Mom tracks down daughter’s stolen Hyundai and gets gunned down say police

Police say the woman found her daughter’s missing 2011 Hyundai Sonata at a Memphis shopping center, blocked it in and was shot in both legs.

MEMPHIS, Tenn. — A Memphis man has been charged after police said a mother trying to recover her daughter’s stolen Hyundai Sonata at a shopping center was shot in both legs on March 18, leaving investigators to piece together how a stolen-car sighting turned into gunfire in broad daylight.

Authorities identified the defendant as 23-year-old Marquis Byers, who was booked on an aggravated assault charge and held on a $125,000 bond. The case matters now because it joins two public concerns in Memphis at once: persistent vehicle theft and the risk that a recovery attempt can turn violent before officers arrive. Court records cited in local reporting say the woman survived and was taken to a hospital in non-critical condition, but several parts of the episode, including the role of others in a black BMW, remained unresolved in the first round of charges.

According to court documents described in local reports, the episode began when the woman was driving near the Charlestowne Shops on Mount Moriah Road Extension and spotted what she recognized as her daughter’s stolen 2011 Hyundai Sonata. She told investigators she parked her own vehicle to block the Sonata so no one could drive it away. She then climbed into the Hyundai, shut the door and looked down as she tried to open the hood. That is when the scene changed. She heard several gunshots and realized she had been hit in both legs. The woman later told authorities she looked up and saw two men getting into a black BMW as the shooting ended.

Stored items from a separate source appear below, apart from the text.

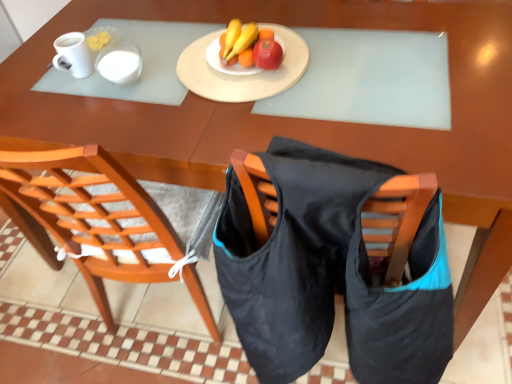 Where is `vacant area in front of white glossy mug at upper left`? vacant area in front of white glossy mug at upper left is located at coordinates (70, 106). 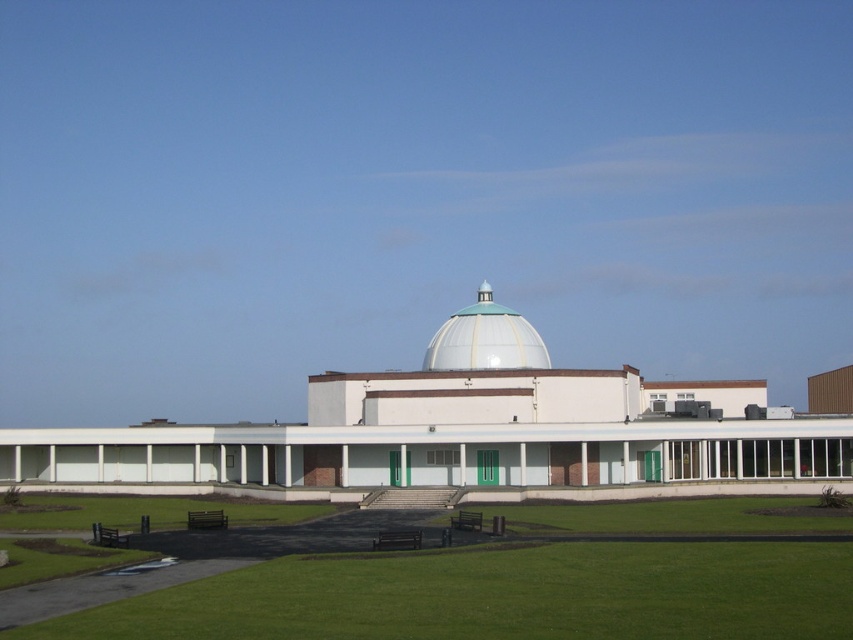 Question: Which point appears farthest from the camera in this image?

Choices:
 (A) (611, 563)
 (B) (518, 342)

Answer: (B)

Question: Among these points, which one is nearest to the camera?

Choices:
 (A) (531, 576)
 (B) (473, 307)

Answer: (A)

Question: In this image, where is green grass at lower center located relative to white glossy dome at center?

Choices:
 (A) right
 (B) left

Answer: (A)

Question: Can you confirm if green grass at lower center is bigger than white glossy dome at center?

Choices:
 (A) no
 (B) yes

Answer: (A)

Question: Considering the relative positions of green grass at lower center and white glossy dome at center in the image provided, where is green grass at lower center located with respect to white glossy dome at center?

Choices:
 (A) above
 (B) below

Answer: (B)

Police officers responded and tied two tourniquets to the woman’s legs before she was taken to a hospital. Investigators then turned to surveillance footage from the shopping center area. Authorities said the video showed a man dressed in black get out of the BMW, walk to the driver’s side of the Sonata and fire several shots, striking the woman in the legs. Police identified that man as Byers, according to the charging record described by Law&Crime and other follow-up accounts. Officers also said a woman got out of the BMW and confronted Byers after the shooting. Another man then picked up a gun that officers said Byers dropped, and the group left. That woman, according to the same accounts, stayed behind long enough to help the victim.

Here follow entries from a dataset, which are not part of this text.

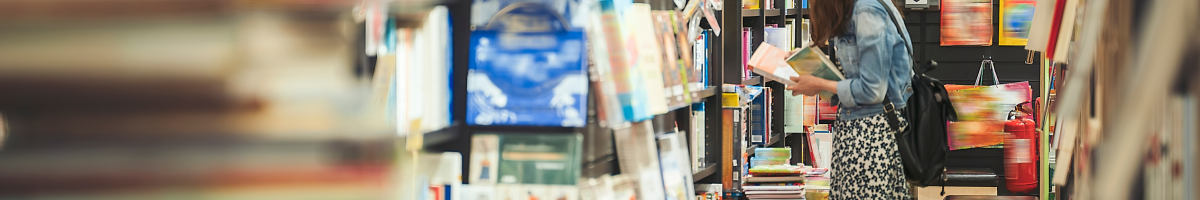 You are a GUI agent. You are given a task and a screenshot of the screen. Output one action in this format:
    pyautogui.click(x=<x>, y=<y>)
    Task: Click on the door
    
    Given the screenshot: What is the action you would take?
    (954, 64) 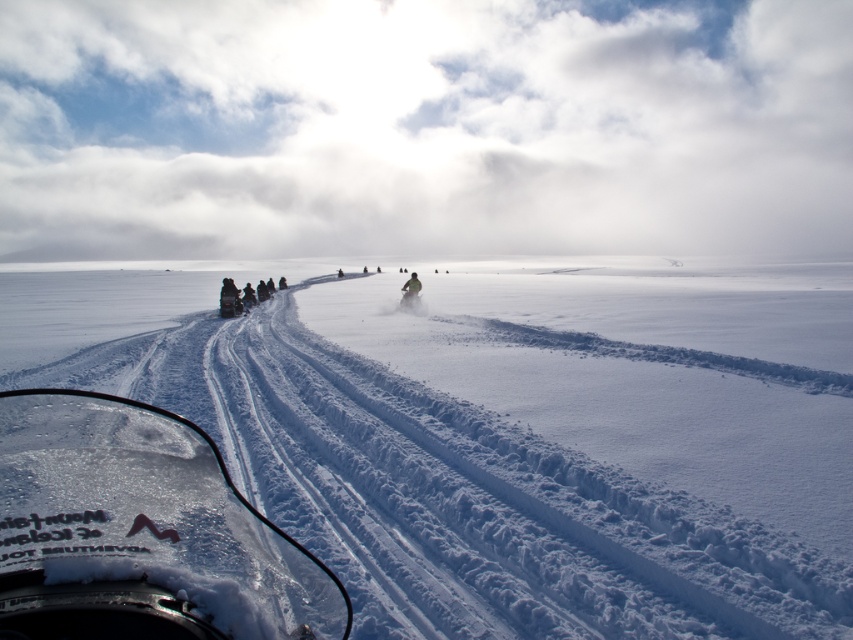 Does green matte snowmobile at center appear on the left side of green fabric jacket at center?

In fact, green matte snowmobile at center is to the right of green fabric jacket at center.

Is point (418, 296) positioned in front of point (410, 282)?

Yes, it is.

Is point (422, 301) more distant than point (415, 285)?

No, (422, 301) is in front of (415, 285).

At what (x,y) coordinates should I click in order to perform the action: click on green matte snowmobile at center. Please return your answer as a coordinate pair (x, y). Image resolution: width=853 pixels, height=640 pixels. Looking at the image, I should click on (410, 301).

Is green matte snowmobile at center positioned in front of matte black snowmobile at center?

Yes, green matte snowmobile at center is in front of matte black snowmobile at center.

Does green matte snowmobile at center have a lesser height compared to matte black snowmobile at center?

No.

Between point (409, 300) and point (239, 308), which one is positioned in front?

Point (409, 300) is in front.

Where is `green matte snowmobile at center`? green matte snowmobile at center is located at coordinates (410, 301).

Describe the element at coordinates (239, 298) in the screenshot. I see `dark gray snowmobile at center` at that location.

Is dark gray snowmobile at center to the left of green fabric jacket at center from the viewer's perspective?

Correct, you'll find dark gray snowmobile at center to the left of green fabric jacket at center.

Is point (230, 291) positioned before point (405, 298)?

That is False.

You are a GUI agent. You are given a task and a screenshot of the screen. Output one action in this format:
    pyautogui.click(x=<x>, y=<y>)
    Task: Click on the dark gray snowmobile at center
    This screenshot has height=640, width=853.
    Given the screenshot: What is the action you would take?
    pyautogui.click(x=239, y=298) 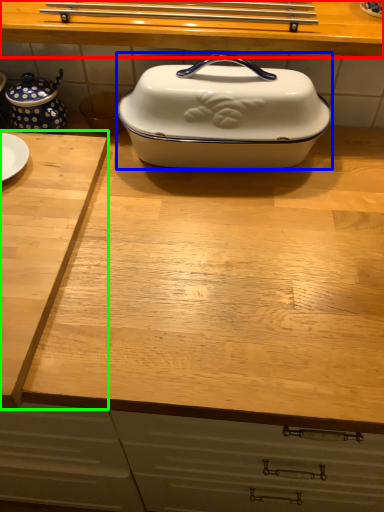 Question: Which object is the closest to the countertop (highlighted by a red box)? Choose among these: kitchen appliance (highlighted by a blue box) or cutting board (highlighted by a green box).

Choices:
 (A) kitchen appliance
 (B) cutting board

Answer: (A) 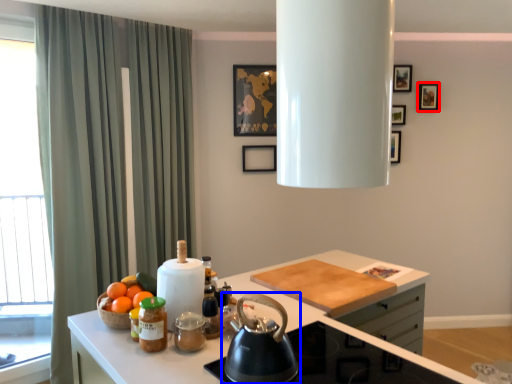 Question: Which object appears closest to the camera in this image, picture frame (highlighted by a red box) or kettle (highlighted by a blue box)?

Choices:
 (A) picture frame
 (B) kettle

Answer: (B) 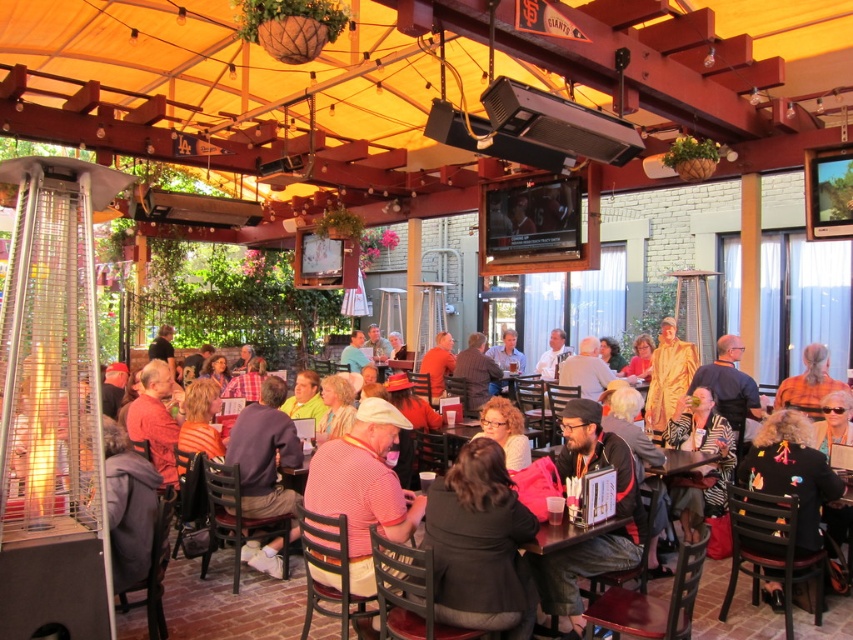 You are a photographer taking a picture of the dark gray knit cap at center and the orange shirt at center. Which object should you focus on first if you want to capture both in the same frame without moving the camera?

The dark gray knit cap at center is below the orange shirt at center, so you should focus on the orange shirt at center first to ensure both are in the frame.

You are a photographer standing in the outdoor dining area and want to take a photo of the dark gray knit cap at center and the orange shirt at center. Which object should you focus on first if you want to capture both in the frame without moving the camera?

The dark gray knit cap at center is positioned on the left side of orange shirt at center, so you should focus on the dark gray knit cap at center first to ensure both are in the frame without moving the camera.

You are a photographer trying to capture a candid shot of the dark gray knit cap at center and the orange shirt at center. The camera lens has a maximum width capacity of 1.2 meters. Can both objects fit within the frame if they are positioned side by side?

The dark gray knit cap at center might be wider than orange shirt at center, so their combined width could exceed the camera lens capacity of 1.2 meters. It is uncertain if they can both fit within the frame.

The location added another layer to the case. This was not a hidden back street or an overnight encounter. Police said it happened at a shopping center parking lot, a place with other cars, cameras and daytime activity. The car at the center of the confrontation was a Hyundai Sonata, one of the models that has drawn repeated attention in theft reporting in recent years. National insurance and crime data have shown Hyundai and Kia models remained frequent theft targets even as overall vehicle theft fell in 2025. In Memphis and Shelby County, public crime tracking has also kept vehicle theft and broader property crime in view, even as some categories moved up or down over the past year. That background helps explain why a family member might act quickly after suddenly spotting a stolen vehicle, but it does not answer the central legal question in this case: who chose to escalate the encounter with gunfire.

Byers was arrested and booked into the Shelby County Jail, and local reporting said he had already made an initial court appearance by the time the case became public. The aggravated assault charge was the only charge publicly reported at that stage. No charges had been announced for the two other people police said were linked to the BMW. The public record available in those reports did not explain whether prosecutors would seek additional counts tied to firearm use, possession, conspiracy or the stolen vehicle itself. It also was not clear from the initial coverage when Byers was due back in court. That leaves the next major step in the case with prosecutors and the Shelby County court system, which will determine whether the charge stands as filed or expands as investigators review more footage, statements and forensic evidence.

What stands out in the case is how little time separated recognition from injury. The woman had not called police, waited nearby and then watched the car from a distance, according to the record described in reports. She moved to stop the vehicle, got inside it and within moments was bleeding from both legs in the driver’s seat. Officers used tourniquets at the scene, an emergency measure that points to the urgency responders faced before the hospital transport. Police have not publicly described the exact number of rounds fired, whether any bullets struck the Sonata itself or whether the suspect and the victim exchanged words before the shots. The victim’s condition was reported as non-critical, and that fact likely shaped the first charging decision, but the case still carries the weight of a public parking lot shooting tied to a stolen car recovery.

As of the latest public reporting, Byers remained the only person charged in the shooting, and the next milestone is a return to court once a hearing date is posted in Shelby County.

Author note: Last updated April 13, 2026.